简体   繁体   中英

Declaring a string from a character has an unexpected result. Why is this so?

Half a day looking for this bug. Why is there an unexpected result in the third case?

        // case 1
        string value1 = "a" + "a" + "A";  
        byte[] asciiBytes1 = Encoding.ASCII.GetBytes(value1); // expected: 97 - 97 - 65
        Console.WriteLine(string.Join(" - ", asciiBytes1));   //   result: 97 - 97 - 65

        // case 2
        string value21 = 'a' + "A"; 
        byte[] asciiBytes21 = Encoding.ASCII.GetBytes(value21); // expected: 97 - 65
        Console.WriteLine(string.Join(" - ", asciiBytes21));    //   result: 97 - 65 

        // case 3
        string value22 = 'a' + 'a' + "A"; 
        byte[] asciiBytes22 = Encoding.ASCII.GetBytes(value22); // expected: 97 - 97 - 65
        Console.WriteLine(string.Join(" - ", asciiBytes22));    //   result: 49 - 57 - 52 - 65

It's the order of operations, In all of the other examples you add a char to a string.

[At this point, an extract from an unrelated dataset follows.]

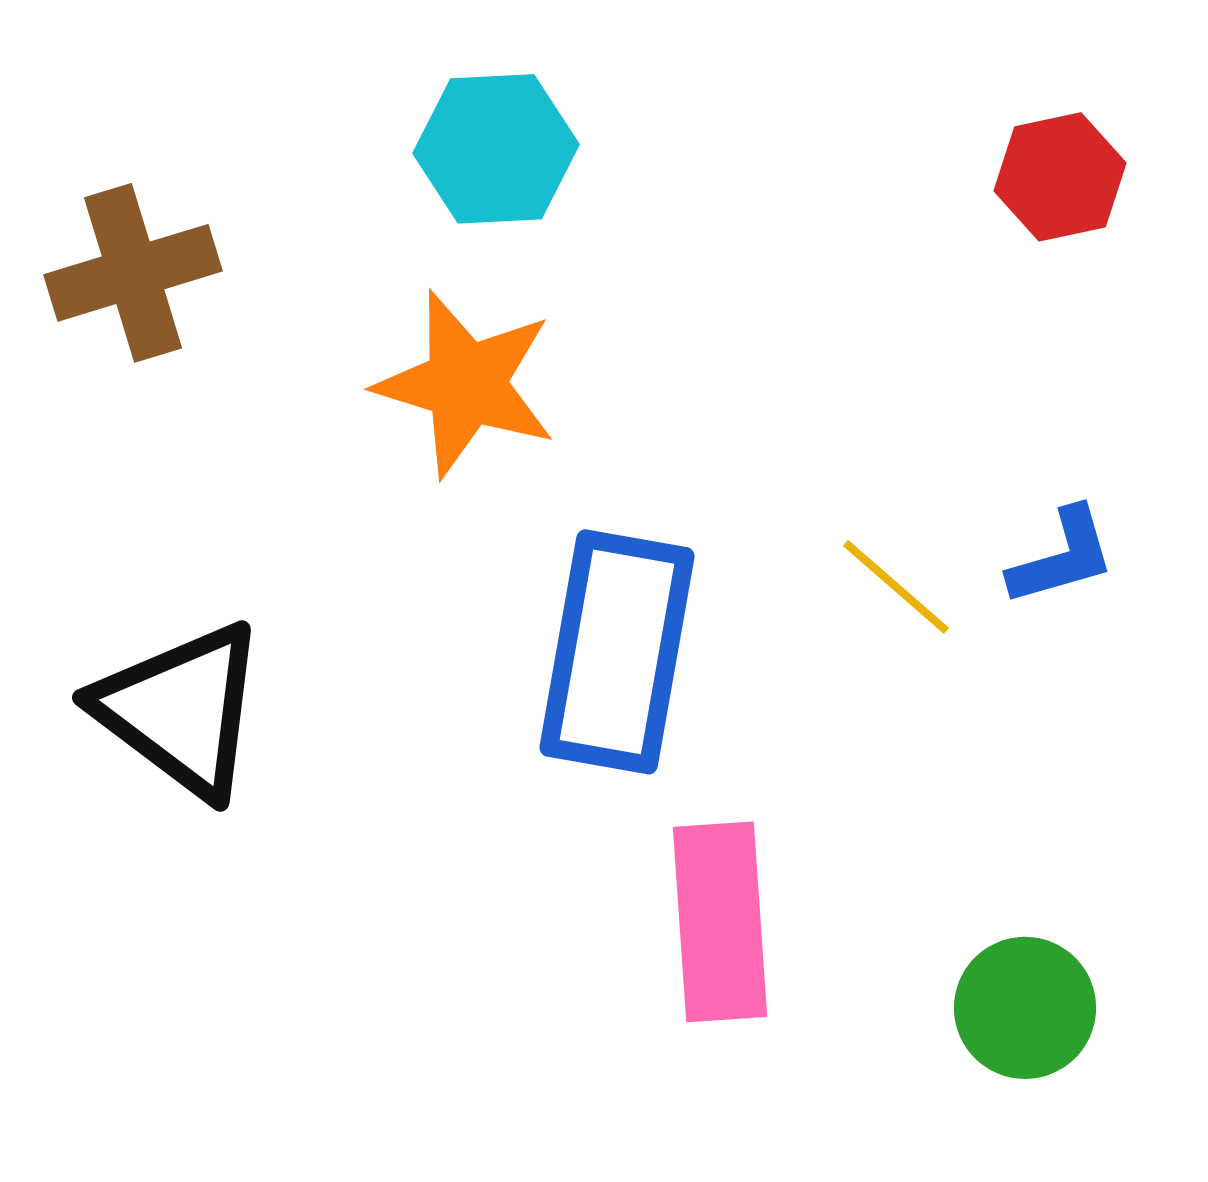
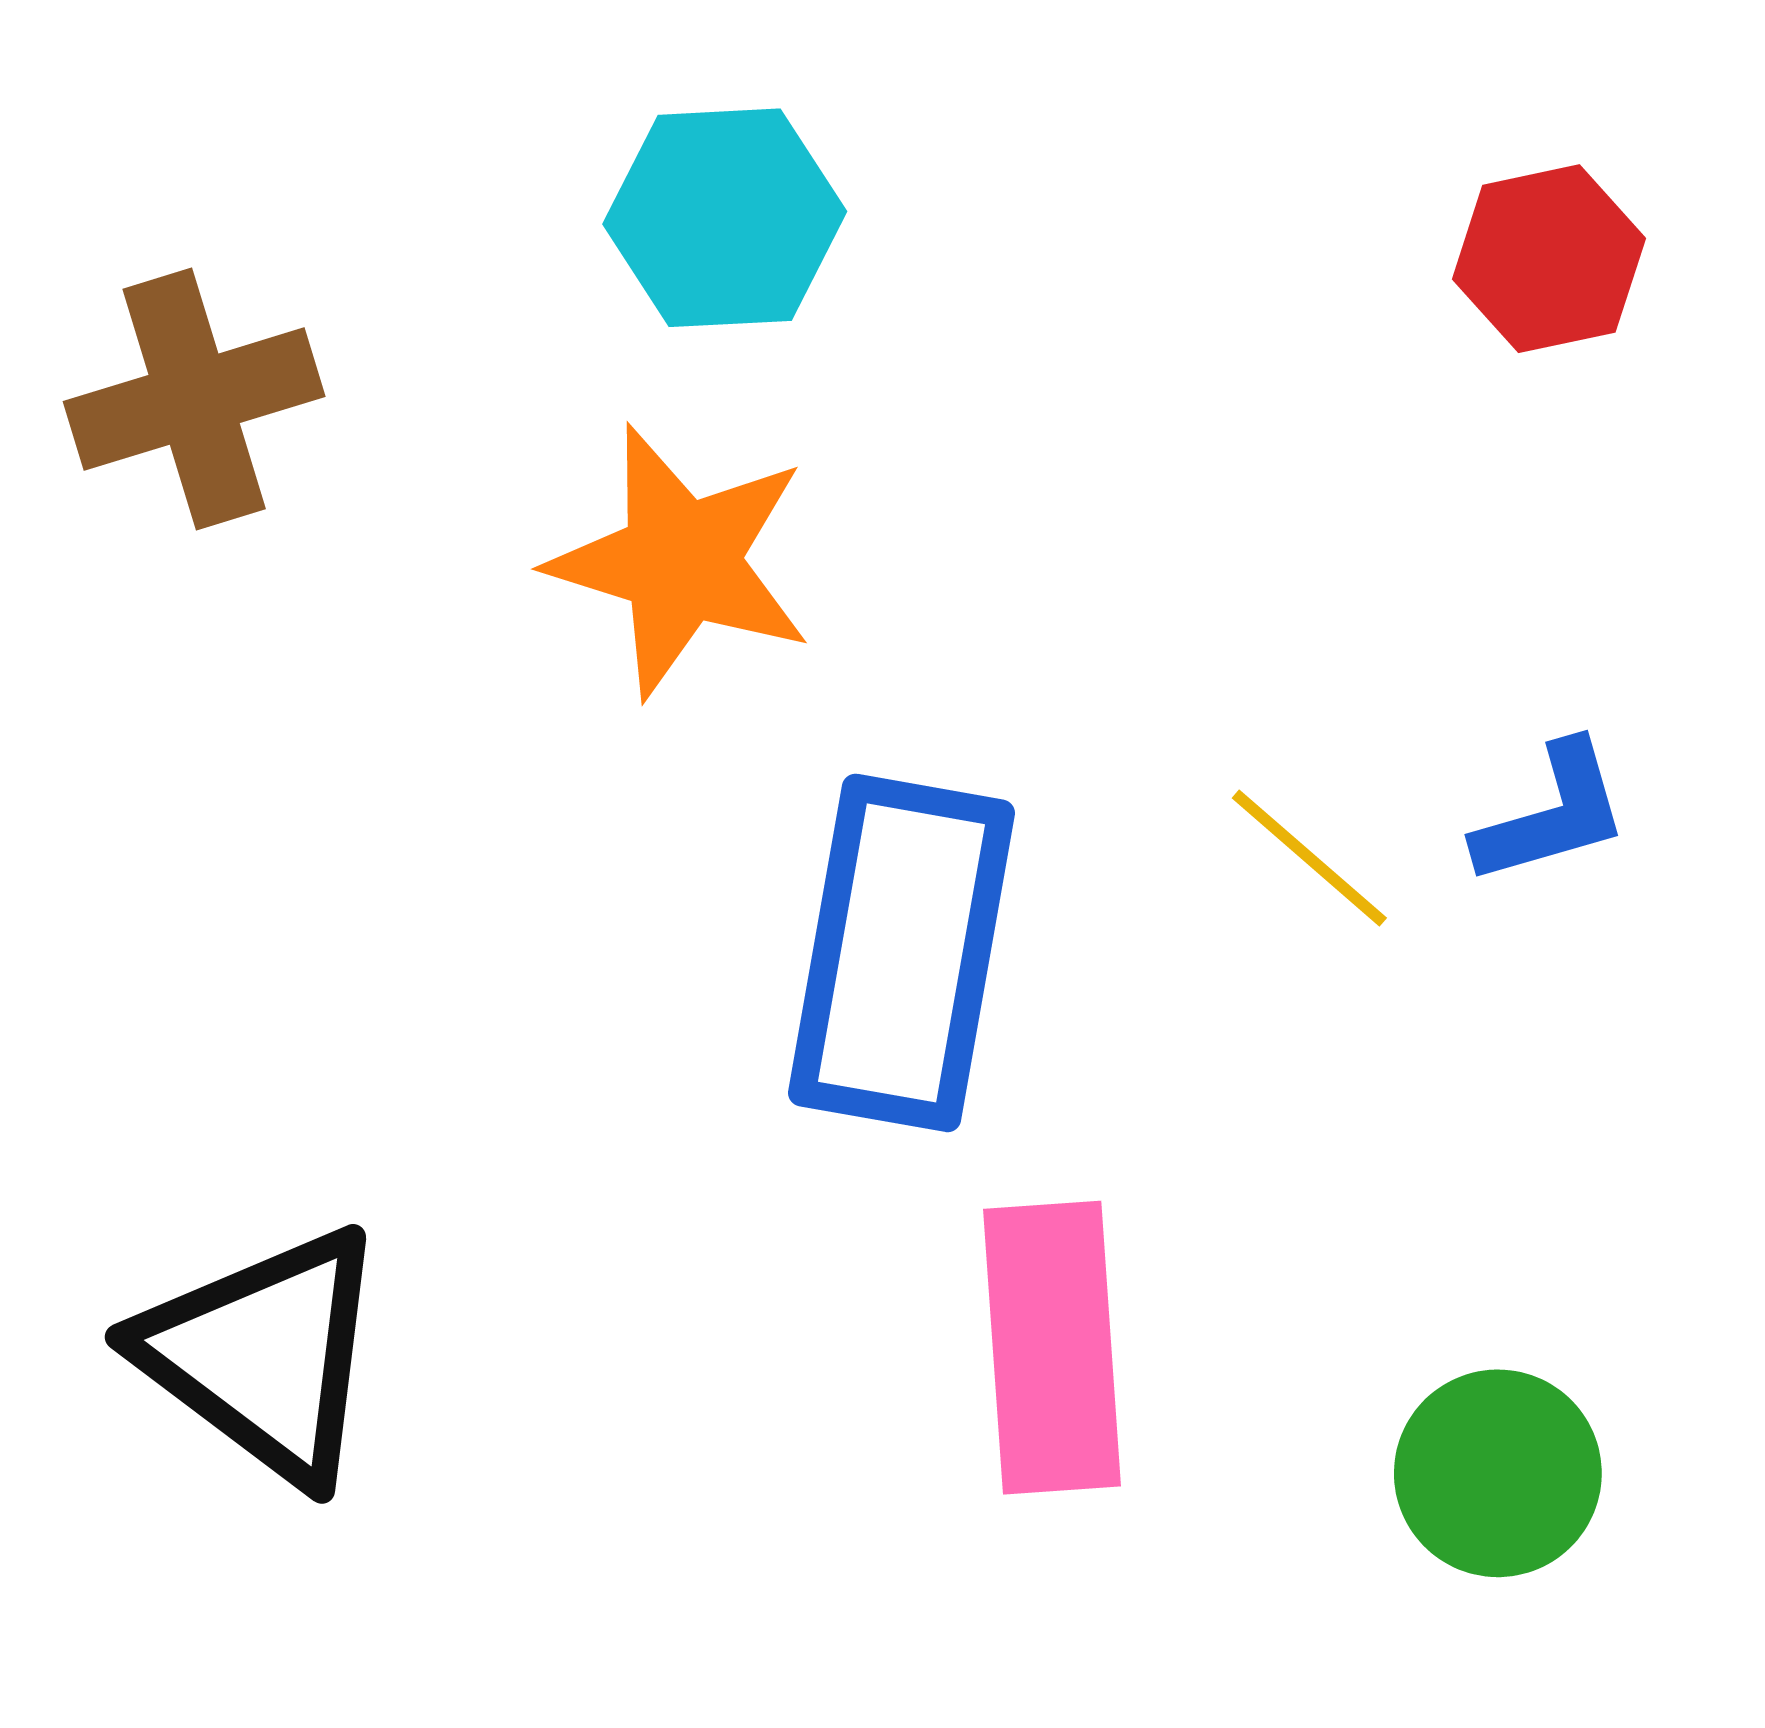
black triangle: (181, 710) -> (264, 1355), moved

However in the third example you add a char to a char, which acts as a byte and does integer multiplication.

And then it integer is added to the string "A"

so 'a' + 'a' = 194 and 194 + "A" = 197A

and thats the results you are seeing

You are mixing chars and strings. This: 'a' + 'a' results in the integer addition of the ascii char values.